#### Exercise input
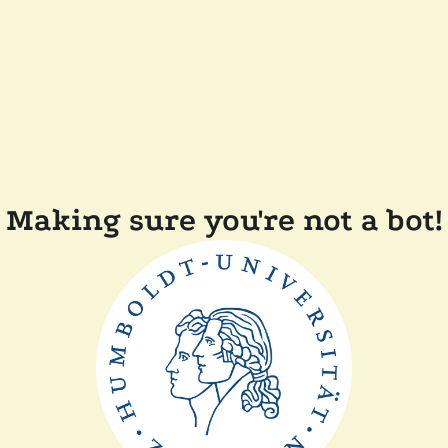
Making sure you're not a bot!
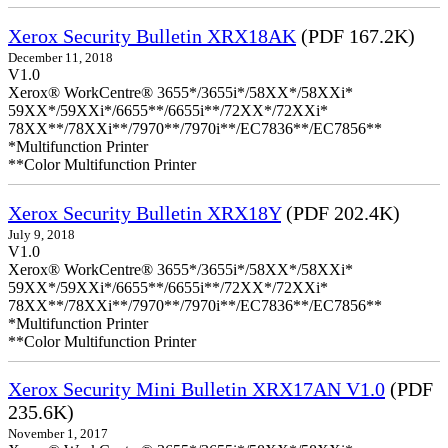
Xerox Security Bulletin XRX18AK
(PDF 167.2K)
December 11, 2018
V1.0
Xerox® WorkCentre® 3655*/3655i*/58XX*/58XXi*
59XX*/59XXi*/6655**/6655i**/72XX*/72XXi*
78XX**/78XXi**/7970**/7970i**/EC7836**/EC7856**
*Multifunction Printer
**Color Multifunction Printer
Xerox Security Bulletin XRX18Y
(PDF 202.4K)
July 9, 2018
V1.0
Xerox® WorkCentre® 3655*/3655i*/58XX*/58XXi*
59XX*/59XXi*/6655**/6655i**/72XX*/72XXi*
78XX**/78XXi**/7970**/7970i**/EC7836**/EC7856**
*Multifunction Printer
**Color Multifunction Printer
Xerox Security Mini Bulletin XRX17AN V1.0
(PDF
235.6K)
November 1, 2017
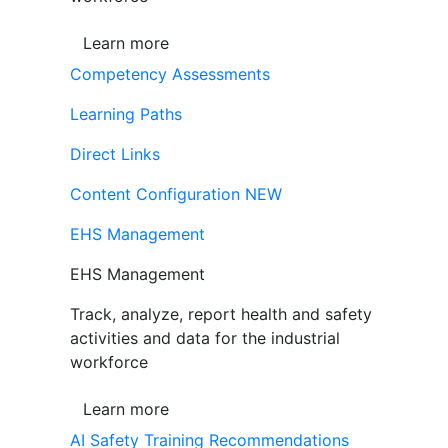
Learn more
Competency Assessments
Learning Paths
Direct Links
Content Configuration
NEW
EHS Management
EHS Management
Track, analyze, report health and safety
activities and data for the industrial
workforce
Learn more
AI Safety Training Recommendations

#### Task description
Leave every image out and retype the entries above word for word.

#### Solution to this exercise
Making sure you're not a bot!
Xerox Security Bulletin XRX18AK
(PDF 167.2K)
December 11, 2018
V1.0
Xerox® WorkCentre® 3655*/3655i*/58XX*/58XXi*
59XX*/59XXi*/6655**/6655i**/72XX*/72XXi*
78XX**/78XXi**/7970**/7970i**/EC7836**/EC7856**
*Multifunction Printer
**Color Multifunction Printer
Xerox Security Bulletin XRX18Y
(PDF 202.4K)
July 9, 2018
V1.0
Xerox® WorkCentre® 3655*/3655i*/58XX*/58XXi*
59XX*/59XXi*/6655**/6655i**/72XX*/72XXi*
78XX**/78XXi**/7970**/7970i**/EC7836**/EC7856**
*Multifunction Printer
**Color Multifunction Printer
Xerox Security Mini Bulletin XRX17AN V1.0
(PDF
235.6K)
November 1, 2017
Learn more
Competency Assessments
Learning Paths
Direct Links
Content Configuration
NEW
EHS Management
EHS Management
Track, analyze, report health and safety
activities and data for the industrial
workforce
Learn more
AI Safety Training Recommendations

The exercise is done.